A great part of my research is directed at dissolving the Western distinctions and hierarchizations between what we consider active and passive, lively and inert, biologic and geologic. These dualisms are at the core of the colonial project, and at the core of man’s separation from nature. By thinking that we are here and we are observing something t over there means that we are telling our minds that the world has gaps and separations; while in the meantime you are breathing the air that a colony of algae in front of you just produced. I believe it is important to overcome these distinctions because we inhabit the Earth as much as we are a material part of it. We are the Earth as much as we also are The Milky Way. Just a small part of it, but we aren’t separated from it. In this sense, if we are capable of overcoming the distinction between an external and an internal, it is very easy to develop an ecological mentality based on care and empathy. We care about the other because there is no other, it is also a part of us, or we will in time be a part of that.
How do you see the relationship between man and nature?
I think there is a long history of classification, hierarchization and hegemony that has been building for more than 2000 years in Western culture, which dominates the ways in which we relate to the world around us. If we think about the pyramid of natural beings, or the hierarchies of matter, that distinction not only exists in our thinking but in the material world we create. The same rules of domination we apply to exploit nature were - and still are - used in colonial forms of domination; they are part of the same ideology. Guided by cultural or religious heritage, we often come to accept certain ideas that tell our brains that nature is always there at the service of mankind. We forget we can’t possess nature because we are nature. What we have is the choice and the responsibility of understanding the choices we make.
Can you explain this vision against the background of the edition “The Possession of Touch”?

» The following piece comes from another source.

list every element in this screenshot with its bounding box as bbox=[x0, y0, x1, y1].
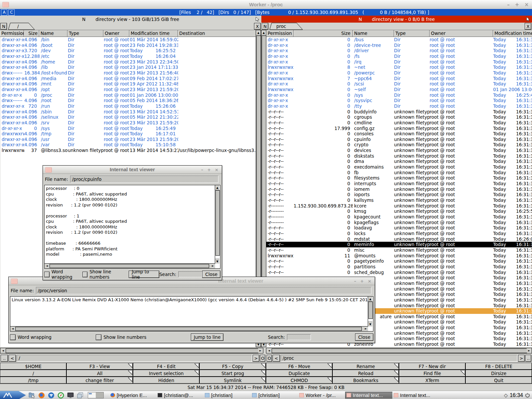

Just at the end of 2020, I carried out a performance (without an audience) called “The Possession of Touch”, that I documented through a video artwork. In the performance, I use my hands and body to caress the surface of a centennial tree that was completely covered by the initials and names of people who visited it over time. These marks had been carved deeply into the bark of the tree, with the use of a knife. I was touched by the aggression perpetuated to a creature who has known its own identity well before anyone ever inscribed their name on it. My reaction was to caress the surface of this tree until the fragments of bark that carried the initials were gone from the tree. I saw the act in itself as an act of empathy and care towards a non-human, but also as the contrast between my unmarked skin and that one of the tree. Both carrying its personal histories; the imprint of time. Also, taking into consideration that the skin is a surface that has been historically used as a reason to discriminate, kill, possess, hierarchize and control. In a way, liberating the tree from these incisions entailed liberating it from those histories of appropriation and colonial mindsets, and to restore that relationship through care and nourishment. Out of this performance I produced a selection of photographs documenting the entire process. Beyond the pictures, the performance has also been documented through a video that is stored in a wooden box made from the very bark fragments of the tree.